Re: [PATCH] KVM: arm/arm64: Revert to old way of checking for device mapping in stage2_flush_ptes().

[Ben Hutchings]

[-- Attachment #1: Type: text/plain, Size: 978 bytes --]

On Wed, 2015-12-02 at 18:41 +0100, Ard Biesheuvel wrote:
> Hi Pavel,
> 
> Thanks for getting to the bottom of this.
> 
> On 1 December 2015 at 14:03, Pavel Fedin <p.fedin@samsung.com> wrote:
> > This function takes stage-II physical addresses (A.K.A. IPA), on input, not
> > real physical addresses. This causes kvm_is_device_pfn() to return wrong
> > values, depending on how much guest and host memory maps match. This
> > results in completely broken KVM on some boards. The problem has been
> > caught on Samsung proprietary hardware.
> > 
> > Cc: stable@vger.kernel.org
> > Fixes: e6fab5442345 ("ARM/arm64: KVM: test properly for a PTE's uncachedness")
> > 
> 
> That commit is not in a release yet, so no need for cc stable
[...]

But it is cc'd to stable, so unless it is going to be nacked at review
stage, any subsequent fixes should also be cc'd.

Ben.

-- 
Ben Hutchings
For every action, there is an equal and opposite criticism. - Harrison

[-- Attachment #2: This is a digitally signed message part --]
[-- Type: application/pgp-signature, Size: 811 bytes --]
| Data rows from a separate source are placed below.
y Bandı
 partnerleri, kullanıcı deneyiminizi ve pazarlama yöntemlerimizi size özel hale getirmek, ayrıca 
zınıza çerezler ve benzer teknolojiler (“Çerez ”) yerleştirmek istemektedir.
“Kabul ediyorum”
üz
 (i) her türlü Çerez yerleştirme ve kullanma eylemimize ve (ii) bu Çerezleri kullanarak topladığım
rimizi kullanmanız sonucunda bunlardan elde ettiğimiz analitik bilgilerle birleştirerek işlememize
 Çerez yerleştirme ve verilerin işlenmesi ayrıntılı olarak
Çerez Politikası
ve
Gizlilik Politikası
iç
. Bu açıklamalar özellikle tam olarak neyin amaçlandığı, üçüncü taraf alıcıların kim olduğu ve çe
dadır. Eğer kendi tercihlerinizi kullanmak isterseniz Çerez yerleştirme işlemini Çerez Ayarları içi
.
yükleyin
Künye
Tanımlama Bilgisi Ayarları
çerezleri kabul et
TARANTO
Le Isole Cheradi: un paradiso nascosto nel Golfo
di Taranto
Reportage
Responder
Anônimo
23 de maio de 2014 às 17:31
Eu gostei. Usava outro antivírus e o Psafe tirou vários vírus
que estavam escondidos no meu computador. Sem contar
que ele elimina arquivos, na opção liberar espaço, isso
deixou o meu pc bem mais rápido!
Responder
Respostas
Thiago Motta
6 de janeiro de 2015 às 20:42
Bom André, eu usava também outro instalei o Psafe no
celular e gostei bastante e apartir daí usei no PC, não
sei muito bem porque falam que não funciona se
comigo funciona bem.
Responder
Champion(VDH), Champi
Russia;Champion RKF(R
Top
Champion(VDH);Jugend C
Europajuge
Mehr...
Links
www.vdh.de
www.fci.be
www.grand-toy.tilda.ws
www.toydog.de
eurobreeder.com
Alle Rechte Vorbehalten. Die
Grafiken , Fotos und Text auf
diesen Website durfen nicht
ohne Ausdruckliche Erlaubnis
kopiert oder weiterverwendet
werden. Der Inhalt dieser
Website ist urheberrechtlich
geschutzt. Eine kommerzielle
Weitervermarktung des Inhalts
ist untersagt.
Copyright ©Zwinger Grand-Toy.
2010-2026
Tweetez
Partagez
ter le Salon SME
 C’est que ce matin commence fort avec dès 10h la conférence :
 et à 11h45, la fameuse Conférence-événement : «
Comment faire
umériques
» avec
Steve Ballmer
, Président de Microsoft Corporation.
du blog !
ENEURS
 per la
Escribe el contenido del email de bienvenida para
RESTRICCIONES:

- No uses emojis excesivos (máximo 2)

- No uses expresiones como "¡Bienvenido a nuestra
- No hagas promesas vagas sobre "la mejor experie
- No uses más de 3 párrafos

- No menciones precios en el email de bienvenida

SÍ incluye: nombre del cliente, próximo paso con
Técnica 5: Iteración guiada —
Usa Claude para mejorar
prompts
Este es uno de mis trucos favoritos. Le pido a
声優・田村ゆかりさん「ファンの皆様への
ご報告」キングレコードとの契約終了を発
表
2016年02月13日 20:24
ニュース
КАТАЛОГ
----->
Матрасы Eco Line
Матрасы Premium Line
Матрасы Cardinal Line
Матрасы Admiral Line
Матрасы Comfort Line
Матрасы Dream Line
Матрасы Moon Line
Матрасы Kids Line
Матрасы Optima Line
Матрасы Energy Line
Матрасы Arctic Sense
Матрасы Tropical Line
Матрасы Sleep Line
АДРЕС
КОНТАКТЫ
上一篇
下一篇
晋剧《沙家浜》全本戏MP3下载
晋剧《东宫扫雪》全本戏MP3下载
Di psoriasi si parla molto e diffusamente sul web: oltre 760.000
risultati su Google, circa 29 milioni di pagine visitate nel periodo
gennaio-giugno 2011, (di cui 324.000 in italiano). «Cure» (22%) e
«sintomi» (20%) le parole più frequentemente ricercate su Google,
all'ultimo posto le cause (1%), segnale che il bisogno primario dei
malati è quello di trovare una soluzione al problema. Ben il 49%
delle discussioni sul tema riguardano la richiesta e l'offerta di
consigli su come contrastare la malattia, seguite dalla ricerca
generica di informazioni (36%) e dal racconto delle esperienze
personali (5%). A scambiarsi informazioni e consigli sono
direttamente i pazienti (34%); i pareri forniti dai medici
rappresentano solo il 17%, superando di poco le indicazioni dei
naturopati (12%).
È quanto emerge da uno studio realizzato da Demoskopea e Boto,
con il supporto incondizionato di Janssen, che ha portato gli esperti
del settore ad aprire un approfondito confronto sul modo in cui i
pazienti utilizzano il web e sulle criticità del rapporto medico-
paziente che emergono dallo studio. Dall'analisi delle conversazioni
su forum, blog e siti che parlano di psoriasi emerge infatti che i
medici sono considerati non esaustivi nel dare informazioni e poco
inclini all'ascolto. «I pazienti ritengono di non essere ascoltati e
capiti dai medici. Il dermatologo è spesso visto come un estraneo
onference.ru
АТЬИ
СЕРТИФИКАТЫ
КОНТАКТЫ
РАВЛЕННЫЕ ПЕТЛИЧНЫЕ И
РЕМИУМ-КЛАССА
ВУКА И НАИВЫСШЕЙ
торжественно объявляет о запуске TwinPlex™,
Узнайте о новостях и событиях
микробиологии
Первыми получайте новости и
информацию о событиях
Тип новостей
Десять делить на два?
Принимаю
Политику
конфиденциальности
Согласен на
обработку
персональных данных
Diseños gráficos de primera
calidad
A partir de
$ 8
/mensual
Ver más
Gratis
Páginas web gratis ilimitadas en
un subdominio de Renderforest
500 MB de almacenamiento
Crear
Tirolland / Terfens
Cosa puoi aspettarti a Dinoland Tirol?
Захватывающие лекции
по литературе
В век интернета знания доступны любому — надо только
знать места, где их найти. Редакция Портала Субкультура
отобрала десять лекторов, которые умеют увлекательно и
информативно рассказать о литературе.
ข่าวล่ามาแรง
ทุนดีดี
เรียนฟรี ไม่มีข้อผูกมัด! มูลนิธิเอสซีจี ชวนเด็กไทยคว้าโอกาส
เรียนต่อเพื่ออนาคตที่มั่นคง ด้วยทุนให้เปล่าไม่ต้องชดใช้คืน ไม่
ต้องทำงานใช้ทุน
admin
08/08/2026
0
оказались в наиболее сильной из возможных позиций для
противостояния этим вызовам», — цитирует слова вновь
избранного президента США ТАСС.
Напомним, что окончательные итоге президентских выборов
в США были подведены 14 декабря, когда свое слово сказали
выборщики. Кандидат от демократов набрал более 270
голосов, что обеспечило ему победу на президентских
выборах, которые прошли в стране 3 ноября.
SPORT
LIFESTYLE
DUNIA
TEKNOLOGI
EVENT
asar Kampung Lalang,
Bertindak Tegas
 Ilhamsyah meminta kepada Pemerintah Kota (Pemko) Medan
RE: [PATCH] KVM: arm/arm64: Revert to old way of checking for device mapping in stage2_flush_ptes().

[Pavel Fedin]

 Hello!

> > > Cc: stable@vger.kernel.org
> > > Fixes: e6fab5442345 ("ARM/arm64: KVM: test properly for a PTE's uncachedness")
> > >
> >
> > That commit is not in a release yet, so no need for cc stable
> [...]
> 
> But it is cc'd to stable, so unless it is going to be nacked at review
> stage, any subsequent fixes should also be cc'd.

 Sorry guys for messing things up a bit, but the affected commit actually is in stable branch (4.4-rc3), so i decided to Cc: stable, just in case, because the breakage is quite big IMHO.

Kind regards,
Pavel Fedin
Expert Engineer
Samsung Electronics Research center Russia

Re: [PATCH] KVM: arm/arm64: Revert to old way of checking for device mapping in stage2_flush_ptes().

[Ard Biesheuvel]

On 4 December 2015 at 02:58, Ben Hutchings <ben@decadent.org.uk> wrote:
> On Wed, 2015-12-02 at 18:41 +0100, Ard Biesheuvel wrote:
>> Hi Pavel,
>>
>> Thanks for getting to the bottom of this.
>>
>> On 1 December 2015 at 14:03, Pavel Fedin <p.fedin@samsung.com> wrote:
>> > This function takes stage-II physical addresses (A.K.A. IPA), on input, not
>> > real physical addresses. This causes kvm_is_device_pfn() to return wrong
>> > values, depending on how much guest and host memory maps match. This
>> > results in completely broken KVM on some boards. The problem has been
>> > caught on Samsung proprietary hardware.
>> >
>> > Cc: stable@vger.kernel.org
>> > Fixes: e6fab5442345 ("ARM/arm64: KVM: test properly for a PTE's uncachedness")
>> >
>>
>> That commit is not in a release yet, so no need for cc stable
> [...]
>
> But it is cc'd to stable, so unless it is going to be nacked at review
> stage, any subsequent fixes should also be cc'd.
>

Ah yes, thanks for pointing that out.

But please, don't cc your proposed patches straight to
stable@vger.kernel.org. I usually leave it up to the maintainer that
merges the patch to add the Cc: line to the commit log.